Records below:
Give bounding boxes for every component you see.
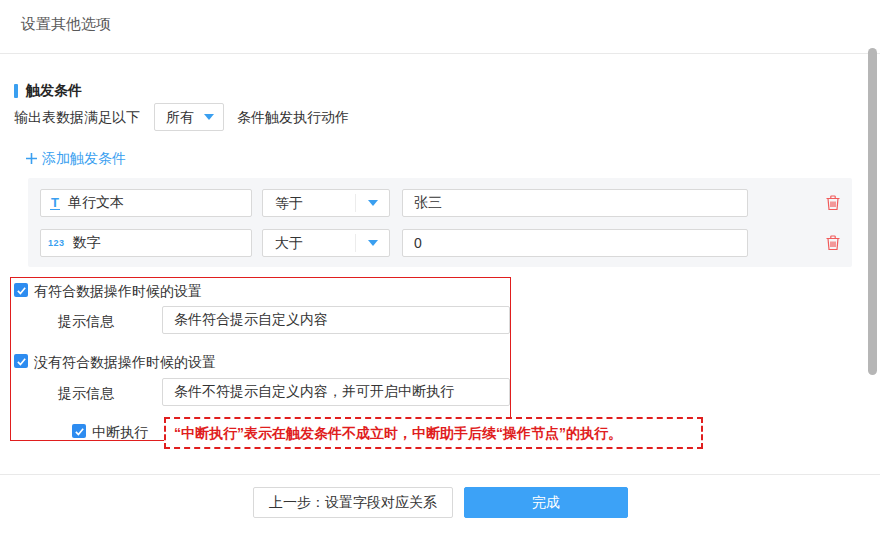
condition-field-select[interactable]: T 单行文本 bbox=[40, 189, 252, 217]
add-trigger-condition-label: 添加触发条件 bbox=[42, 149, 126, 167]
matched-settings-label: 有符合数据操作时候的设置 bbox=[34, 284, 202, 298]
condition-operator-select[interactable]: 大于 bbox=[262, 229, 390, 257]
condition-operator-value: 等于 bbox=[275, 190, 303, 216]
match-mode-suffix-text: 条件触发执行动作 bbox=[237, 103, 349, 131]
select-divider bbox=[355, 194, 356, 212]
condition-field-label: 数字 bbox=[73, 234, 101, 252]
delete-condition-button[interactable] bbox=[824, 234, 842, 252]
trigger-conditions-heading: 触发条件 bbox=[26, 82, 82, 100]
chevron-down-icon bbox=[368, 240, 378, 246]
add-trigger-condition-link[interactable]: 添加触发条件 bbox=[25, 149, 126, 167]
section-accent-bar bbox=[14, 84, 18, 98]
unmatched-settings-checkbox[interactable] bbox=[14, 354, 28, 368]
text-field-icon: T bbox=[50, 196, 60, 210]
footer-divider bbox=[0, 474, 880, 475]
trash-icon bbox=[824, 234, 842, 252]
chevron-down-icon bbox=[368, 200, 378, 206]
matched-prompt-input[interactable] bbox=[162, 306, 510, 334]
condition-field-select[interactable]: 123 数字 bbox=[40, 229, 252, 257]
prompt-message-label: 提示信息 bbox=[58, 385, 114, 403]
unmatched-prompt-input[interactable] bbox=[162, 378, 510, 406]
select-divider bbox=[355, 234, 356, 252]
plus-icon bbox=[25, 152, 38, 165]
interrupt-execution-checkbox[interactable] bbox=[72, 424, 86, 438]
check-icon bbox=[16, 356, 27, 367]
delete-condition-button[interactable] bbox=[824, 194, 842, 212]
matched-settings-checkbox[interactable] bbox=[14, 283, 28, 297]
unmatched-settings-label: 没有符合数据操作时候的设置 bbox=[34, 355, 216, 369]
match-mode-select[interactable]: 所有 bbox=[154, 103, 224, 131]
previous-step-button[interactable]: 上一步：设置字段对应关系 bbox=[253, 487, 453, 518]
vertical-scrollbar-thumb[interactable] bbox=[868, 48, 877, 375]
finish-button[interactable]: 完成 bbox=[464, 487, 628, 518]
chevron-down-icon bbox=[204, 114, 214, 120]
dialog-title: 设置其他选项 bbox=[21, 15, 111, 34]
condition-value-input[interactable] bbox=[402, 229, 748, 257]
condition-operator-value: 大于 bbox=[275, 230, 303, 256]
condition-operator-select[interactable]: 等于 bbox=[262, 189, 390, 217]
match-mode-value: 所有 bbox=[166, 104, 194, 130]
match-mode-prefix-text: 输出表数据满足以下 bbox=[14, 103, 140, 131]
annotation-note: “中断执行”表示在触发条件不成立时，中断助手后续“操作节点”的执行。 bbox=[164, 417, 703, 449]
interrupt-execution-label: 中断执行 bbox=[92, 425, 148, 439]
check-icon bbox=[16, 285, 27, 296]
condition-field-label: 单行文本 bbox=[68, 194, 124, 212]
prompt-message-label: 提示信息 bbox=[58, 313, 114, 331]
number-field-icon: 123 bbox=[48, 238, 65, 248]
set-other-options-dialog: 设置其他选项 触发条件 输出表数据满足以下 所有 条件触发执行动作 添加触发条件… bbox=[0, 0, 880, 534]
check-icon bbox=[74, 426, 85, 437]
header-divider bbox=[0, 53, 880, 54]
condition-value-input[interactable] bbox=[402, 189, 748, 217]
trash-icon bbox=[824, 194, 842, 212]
End of Records.
#### Instructions to follow
All of the data must be given again exactly, without the pictures.

#### Your solution
Give bounding boxes for every component you see.
condition-field-select[interactable]: T 单行文本 bbox=[40, 189, 252, 217]
add-trigger-condition-label: 添加触发条件 bbox=[42, 149, 126, 167]
matched-settings-label: 有符合数据操作时候的设置 bbox=[34, 284, 202, 298]
condition-operator-select[interactable]: 大于 bbox=[262, 229, 390, 257]
condition-operator-value: 等于 bbox=[275, 190, 303, 216]
match-mode-suffix-text: 条件触发执行动作 bbox=[237, 103, 349, 131]
select-divider bbox=[355, 194, 356, 212]
condition-field-label: 数字 bbox=[73, 234, 101, 252]
delete-condition-button[interactable] bbox=[824, 234, 842, 252]
trigger-conditions-heading: 触发条件 bbox=[26, 82, 82, 100]
chevron-down-icon bbox=[368, 240, 378, 246]
add-trigger-condition-link[interactable]: 添加触发条件 bbox=[25, 149, 126, 167]
section-accent-bar bbox=[14, 84, 18, 98]
unmatched-settings-checkbox[interactable] bbox=[14, 354, 28, 368]
text-field-icon: T bbox=[50, 196, 60, 210]
footer-divider bbox=[0, 474, 880, 475]
trash-icon bbox=[824, 234, 842, 252]
chevron-down-icon bbox=[368, 200, 378, 206]
matched-prompt-input[interactable] bbox=[162, 306, 510, 334]
condition-field-select[interactable]: 123 数字 bbox=[40, 229, 252, 257]
prompt-message-label: 提示信息 bbox=[58, 385, 114, 403]
unmatched-prompt-input[interactable] bbox=[162, 378, 510, 406]
select-divider bbox=[355, 234, 356, 252]
plus-icon bbox=[25, 152, 38, 165]
interrupt-execution-checkbox[interactable] bbox=[72, 424, 86, 438]
check-icon bbox=[16, 356, 27, 367]
delete-condition-button[interactable] bbox=[824, 194, 842, 212]
matched-settings-checkbox[interactable] bbox=[14, 283, 28, 297]
unmatched-settings-label: 没有符合数据操作时候的设置 bbox=[34, 355, 216, 369]
match-mode-select[interactable]: 所有 bbox=[154, 103, 224, 131]
previous-step-button[interactable]: 上一步：设置字段对应关系 bbox=[253, 487, 453, 518]
vertical-scrollbar-thumb[interactable] bbox=[868, 48, 877, 375]
finish-button[interactable]: 完成 bbox=[464, 487, 628, 518]
chevron-down-icon bbox=[204, 114, 214, 120]
dialog-title: 设置其他选项 bbox=[21, 15, 111, 34]
condition-value-input[interactable] bbox=[402, 229, 748, 257]
condition-operator-value: 大于 bbox=[275, 230, 303, 256]
condition-operator-select[interactable]: 等于 bbox=[262, 189, 390, 217]
match-mode-value: 所有 bbox=[166, 104, 194, 130]
match-mode-prefix-text: 输出表数据满足以下 bbox=[14, 103, 140, 131]
annotation-note: “中断执行”表示在触发条件不成立时，中断助手后续“操作节点”的执行。 bbox=[164, 417, 703, 449]
interrupt-execution-label: 中断执行 bbox=[92, 425, 148, 439]
check-icon bbox=[16, 285, 27, 296]
condition-field-label: 单行文本 bbox=[68, 194, 124, 212]
prompt-message-label: 提示信息 bbox=[58, 313, 114, 331]
number-field-icon: 123 bbox=[48, 238, 65, 248]
set-other-options-dialog: 设置其他选项 触发条件 输出表数据满足以下 所有 条件触发执行动作 添加触发条件… bbox=[0, 0, 880, 534]
check-icon bbox=[74, 426, 85, 437]
header-divider bbox=[0, 53, 880, 54]
condition-value-input[interactable] bbox=[402, 189, 748, 217]
trash-icon bbox=[824, 194, 842, 212]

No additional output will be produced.